The company also continues to work toward continually lowering emissions and reducing its well site surface footprint, Doyle adds. In November, the Colorado Oil & Gas Conservation Commission approved Civitas’ Comprehensive Area Plan (CAP) for its Box Elder unit, making it Colorado’s first CAP approval with preliminary siting of wells and equipment on 11 pads over 38,000 gross acres in the southern area. New location permits are expected this year.
“We are going to leverage technology to reduce the number of pads and surface impact and to optimize this resource for all of our stakeholders,” Doyle concludes.
Adding Williston Assets
Consolidation continues in the Rockies as operators search for high-reward bolt-on opportunities and acquisition targets to supplement growth through the drill bit. The latest examples occurred in late May when first Chevron Corp. revealed a definitive agreement to acquire PDC Energy Inc. and its 275,000 net acres in the D-J Basin, and then Chord Energy Corp. unveiled plans to acquire XTO Energy’s Williston holdings—including 62,000 net acres, 123 estimated net 10,000-foot equivalent drilling locations, largely undeveloped drilling spacing units, and more than 6,000 boe/d of production.

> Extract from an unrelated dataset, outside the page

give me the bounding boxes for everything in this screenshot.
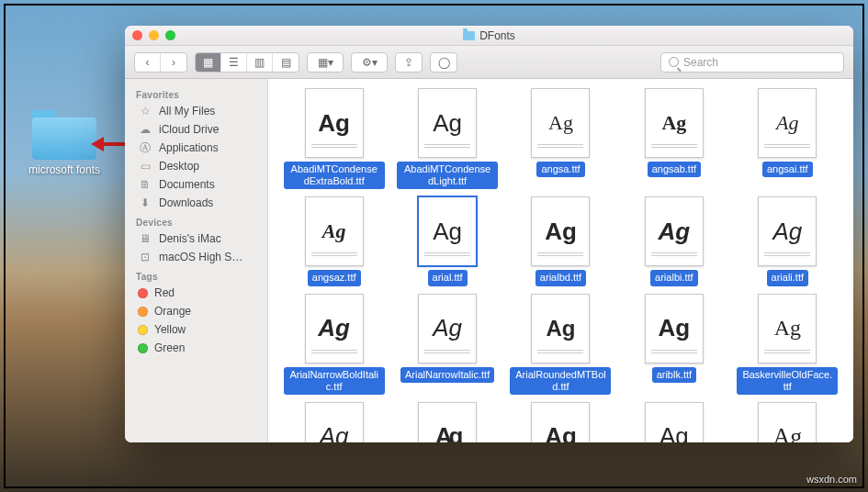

On May 22, Chord announced a tentative deal to acquire XTO Energy’s Williston assets, which include 62,000 net acres and 123 estimated net locations.
Chord Energy was formed last year through the merger of Oasis Petroleum Inc. and Whiting Petroleum Corp. While the Houston-based company works toward closing the deal with XTO, it continues to develop its existing 963,000 net-acre Williston position and 73% working interest with four active rigs.
With the acquisition this year, the company expects to spend 80% of its $825 million-$865 million budget on drilling and completion work in North Dakota, according to its latest investor presentation.
Investment, largely across North Dakota’s Williams, McKenzie, Mountrail and Dunn counties, includes 30% at Indian Hills, the city of Williston and Painted Woods; 20% at Sanish; 15% at Foreman Butte and Hidden Bench; and 5-10% at Wild Basin and South Nesson, Fort Berthold, Alger, Red Bank and Cassandra.
In May, the company reported a decade of drilling inventory with 1,085 locations considered economic at a $60 breakeven oil price. On its current acreage, Chord says three-mile lateral designs are resulting in a 43% uplift in cumulative oil production with a 54% gain at Indian Hills. Extensive analogs across the Williston validate drilling efficiencies and EUR uplift, the company says. Drilling times on three-mile laterals are averaging only 14.2 days from spud to rig release.
Chord’s reported first-quarter production was 165,000 boe/d, including 95,000 bbl/d of oil.